As a lamentable side issue, there has been some unrest from the fanatics of the Pronoun Gestapo over the
use of the word “man” in this Commandment, for they believe that great efforts and loud shouting devoted to
the ritual purification of the language will somehow redound to the benefit of the downtrodden (whose real
and grievous woes tendeth to get lost amidst all that thunder and fury). When preaching the gospel to the
narrow of mind and short of temper, the word “creature” may be substituted as a suitable pseudo-Biblical
term free of the taint of Political Incorrectness.
A.9 Identifiers
Thy external identifiers shall be unique in the first six characters, though this harsh discipline be irksome
and the years of its necessity stretch before thee seemingly without end, lest thou tear thy hair out and go
mad on that fateful day when thou desirest to make thy program run on an old system.

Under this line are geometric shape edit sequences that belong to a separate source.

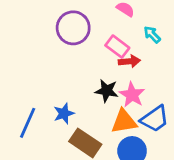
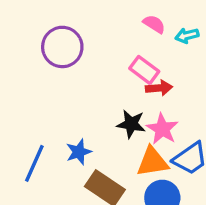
purple circle: (73, 28) -> (62, 47), moved
cyan arrow: (152, 35) -> (187, 35), moved, turned -60

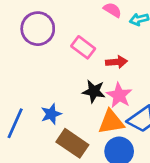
pink rectangle: (144, 70) -> (83, 47), moved

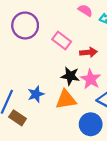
orange triangle: (111, 122) -> (66, 100), moved
brown rectangle: (72, 143) -> (18, 118), moved, size x0.7

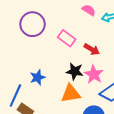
red arrow: (88, 52) -> (92, 49), turned 35
blue star: (36, 94) -> (38, 77), moved

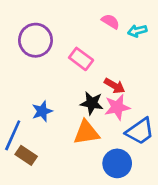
red arrow: (92, 49) -> (115, 86), moved
pink star: (94, 74) -> (117, 107), turned 30

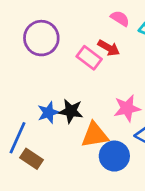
red arrow: (115, 86) -> (109, 48), moved
black star: (92, 103) -> (71, 111), moved
blue circle: (117, 163) -> (114, 156), moved

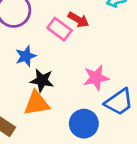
blue star: (48, 112) -> (26, 56), moved
orange triangle: (95, 135) -> (37, 103), moved

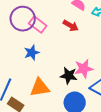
pink rectangle: (60, 29) -> (38, 25), moved
black star: (42, 80) -> (69, 76), moved

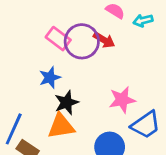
purple circle: (23, 19) -> (82, 41), moved
black star: (69, 76) -> (67, 103), moved, turned -30

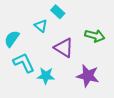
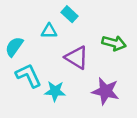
cyan triangle: (41, 26) -> (49, 31), turned -40

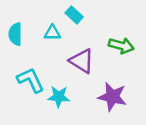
cyan semicircle: (14, 47) -> (15, 34), moved, turned -35

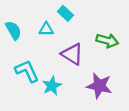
cyan semicircle: (15, 34) -> (13, 30), turned 150
cyan star: (59, 97) -> (52, 86), turned -30

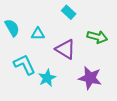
cyan rectangle: (65, 13) -> (69, 12), moved
cyan triangle: (46, 29) -> (38, 34), moved

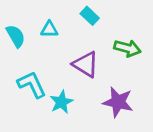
cyan triangle: (38, 34) -> (49, 29), moved

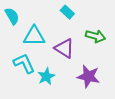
cyan triangle: (49, 29) -> (34, 36), moved, size x1.6
cyan semicircle: (16, 36) -> (12, 16), moved

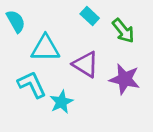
green arrow: (96, 36) -> (123, 31), moved, turned 36
purple star: (88, 76) -> (125, 79), moved

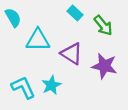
cyan L-shape: (32, 84) -> (23, 87), moved

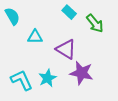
cyan triangle: (38, 40) -> (35, 37), size x0.7
purple star: (104, 66) -> (81, 73), moved

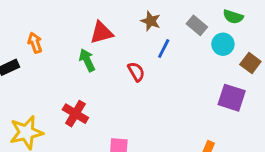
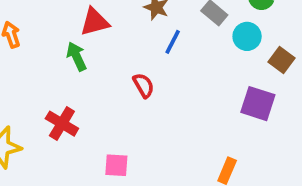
red semicircle: (136, 72) -> (144, 85), moved

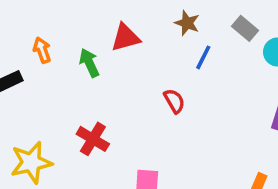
green arrow: (76, 56) -> (89, 63), moved

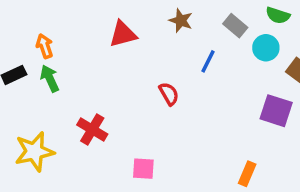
blue line: (203, 57) -> (208, 61), moved
green arrow: (89, 63) -> (50, 78), moved

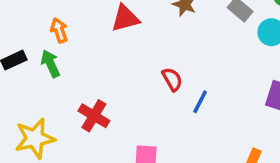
orange arrow: (45, 46) -> (59, 30), moved
blue line: (208, 61) -> (200, 102), moved

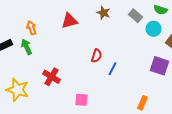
red semicircle: (172, 79) -> (96, 56), turned 48
yellow star: (35, 138) -> (18, 90), turned 30

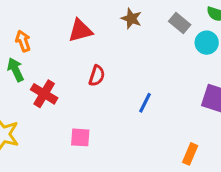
red semicircle: (96, 56) -> (97, 76), moved
red cross: (52, 77) -> (44, 94), moved
pink square: (82, 100) -> (80, 137), moved

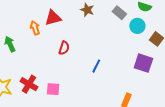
orange arrow: (23, 41) -> (35, 28), moved
red cross: (44, 94) -> (29, 84), moved

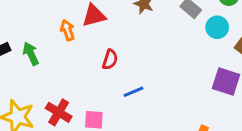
blue line: (96, 66) -> (133, 92), moved, turned 40

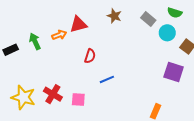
orange arrow: (67, 30) -> (59, 35), turned 88
green arrow: (31, 54) -> (35, 41), moved

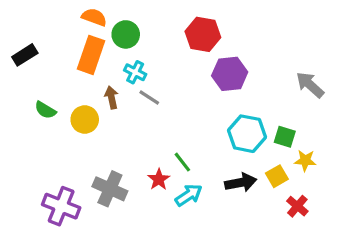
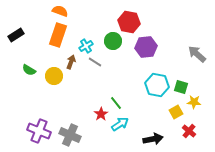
green circle: (126, 34) -> (113, 41), moved
cyan cross: (135, 72) -> (86, 46), turned 32
brown arrow: (112, 97) -> (71, 62), turned 32
black arrow: (241, 183) -> (153, 139), moved
gray cross: (110, 189) -> (70, 135), moved

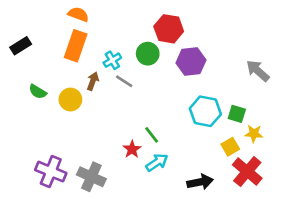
red cross: (189, 131) -> (247, 172), size x1.6

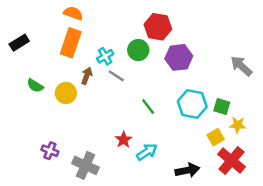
green line: (152, 135) -> (148, 106), moved
purple cross: (51, 172) -> (50, 151), moved, size x0.6

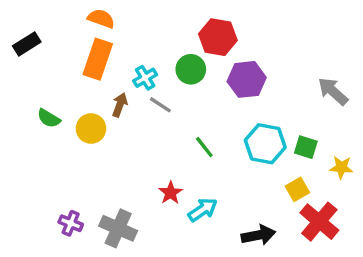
black rectangle: (19, 43) -> (27, 44), moved
yellow star: (238, 125) -> (341, 167), moved
purple cross: (50, 151) -> (71, 223), moved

Though some hasty zealots cry “not so; the Millennium is come, and this saying is obsolete and no
longer need be supported”, verily there be many, many ancient systems in the world, and it is the decree of
the dreaded god Murphy that thy next employment just might be on one. While thou sleepest, he plotteth
against thee. Awake and take care.
It is, note carefully, not necessary that thy identifiers be limited to a length of six characters. The only
requirement that the holy words place upon thee is uniqueness within the first six. This often is not so hard
as the belittlers claimeth.
A.10 Portability
Thou shalt forswear, renounce, and abjure the vile heresy which claimeth that “All the world's a VAX”,
and have no commerce with the benighted heathens who cling to this barbarous belief, that the days of thy
program may be long even though the days of thy current machine be short.
A.10 Portability
57
This particular heresy bids fair to be replaced by “All the world's a Sun” or “All the world's a 386” (this
latter being a particularly revolting invention of Satan), but the words apply to all such without limitation.
Beware, in particular, of the subtle and terrible “All the world's a 32-bit machine”, which is almost true
today but shall cease to be so before thy resume grows too much longer.